#### What to produce
Find every line in the records below that holds the word "Firenze" and copy it.

[Stored data entries]
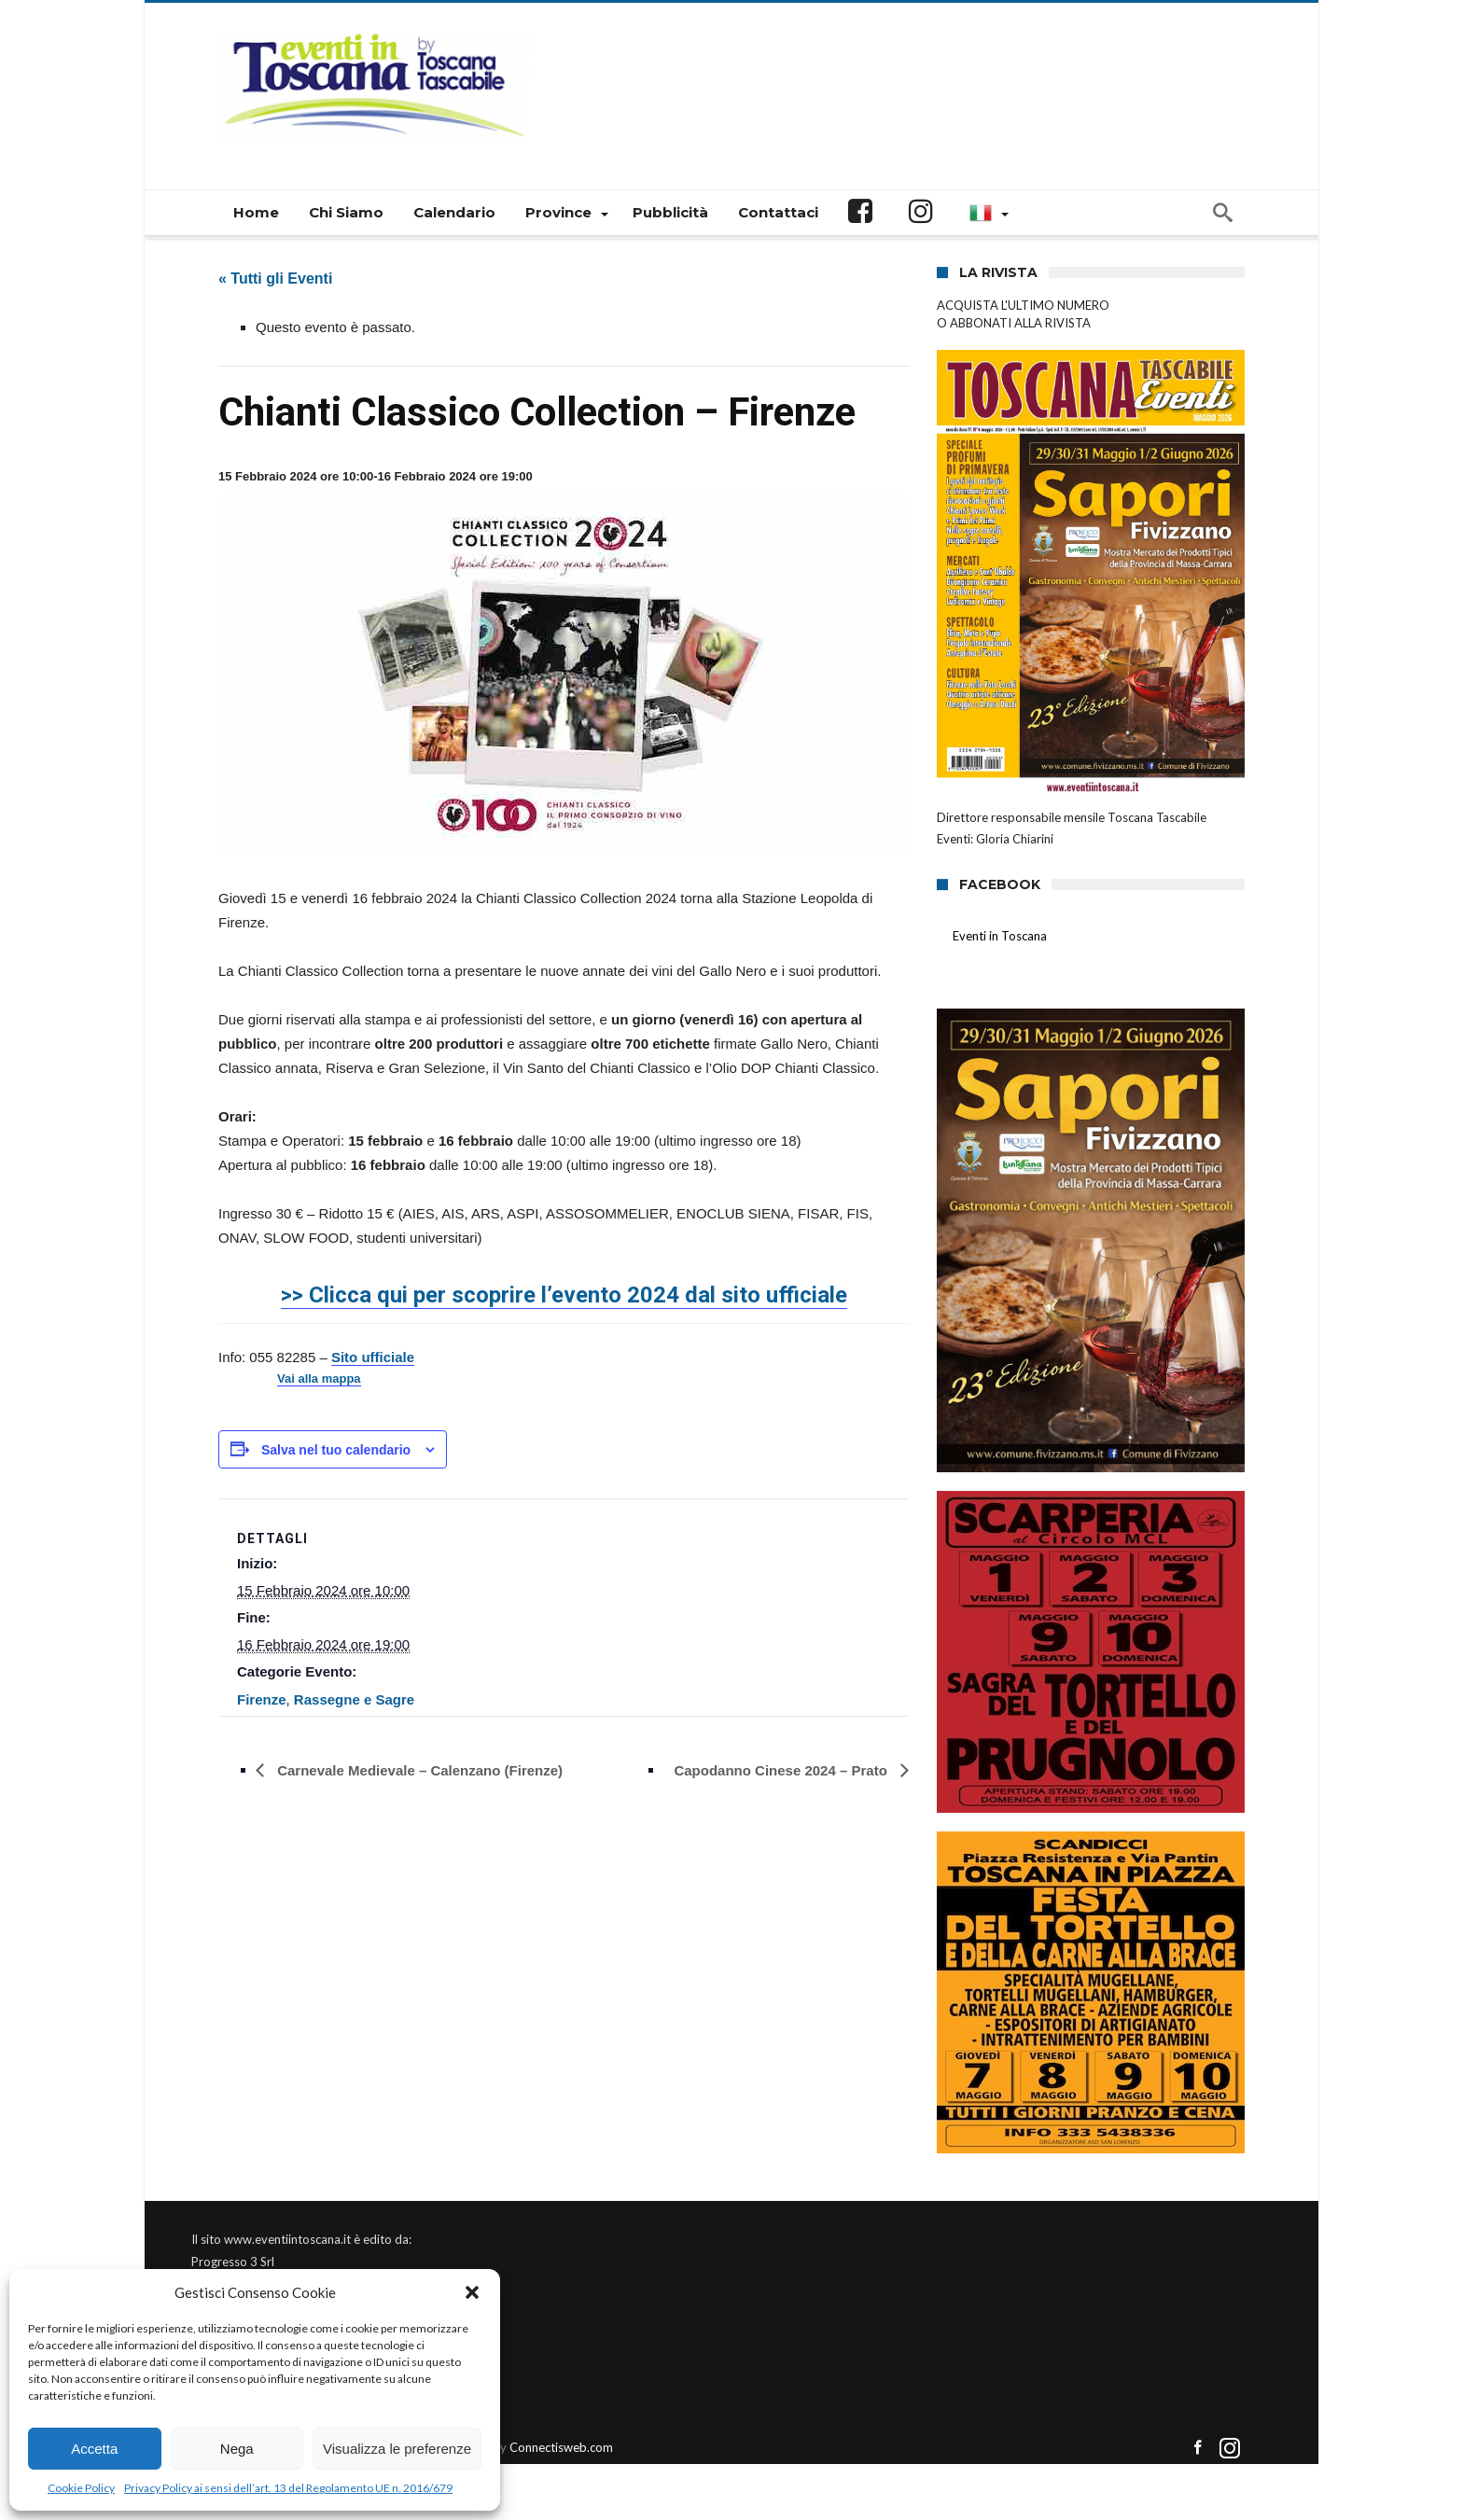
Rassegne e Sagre (354, 1699)
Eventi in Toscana (1000, 935)
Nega (237, 2449)
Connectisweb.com (561, 2447)
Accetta (94, 2449)
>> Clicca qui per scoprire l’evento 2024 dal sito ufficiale (564, 1295)
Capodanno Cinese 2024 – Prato (782, 1770)
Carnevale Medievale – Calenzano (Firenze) (418, 1770)
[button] (472, 2292)
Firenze (261, 1699)
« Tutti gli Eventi (275, 278)
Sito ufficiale (372, 1357)
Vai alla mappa (319, 1378)
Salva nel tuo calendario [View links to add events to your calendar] (336, 1449)
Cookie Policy (81, 2488)
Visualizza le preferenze (397, 2449)
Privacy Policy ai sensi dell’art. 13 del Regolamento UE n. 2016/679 (288, 2488)
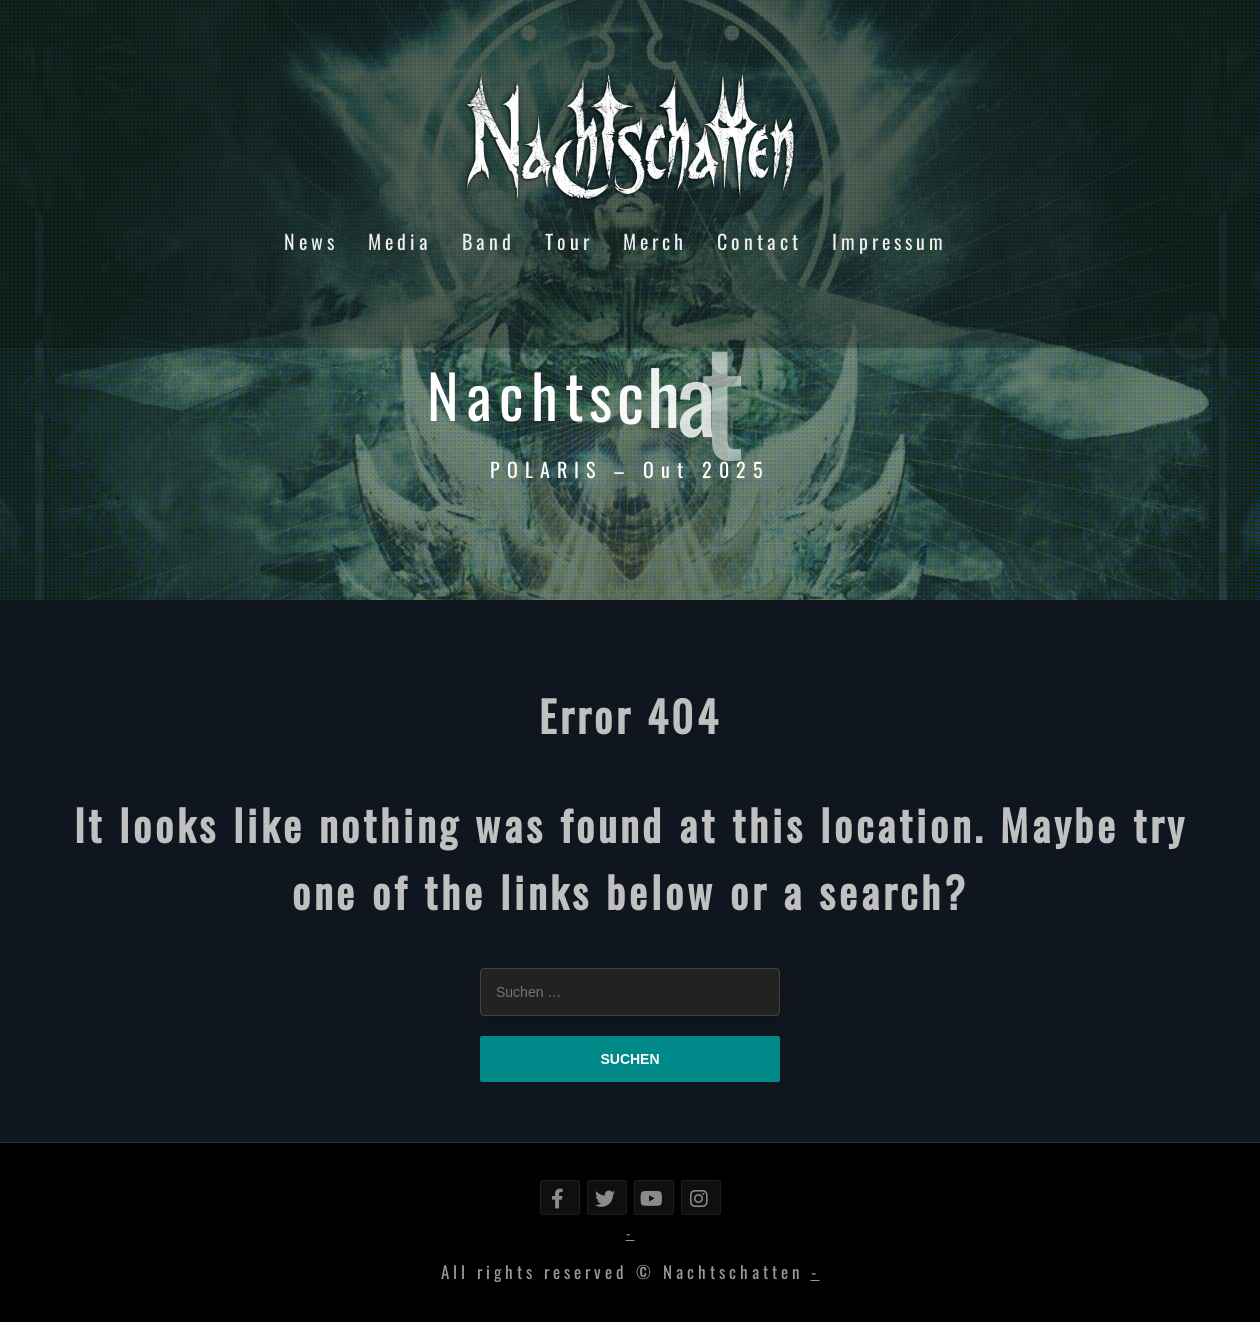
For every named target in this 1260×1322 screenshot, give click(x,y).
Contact (759, 241)
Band (488, 241)
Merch (655, 241)
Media (400, 241)
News (311, 241)
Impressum (889, 241)
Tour (569, 241)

#### Output for this task
Carnevale Medievale – Calenzano (Firenze) (418, 1770)
Firenze (261, 1699)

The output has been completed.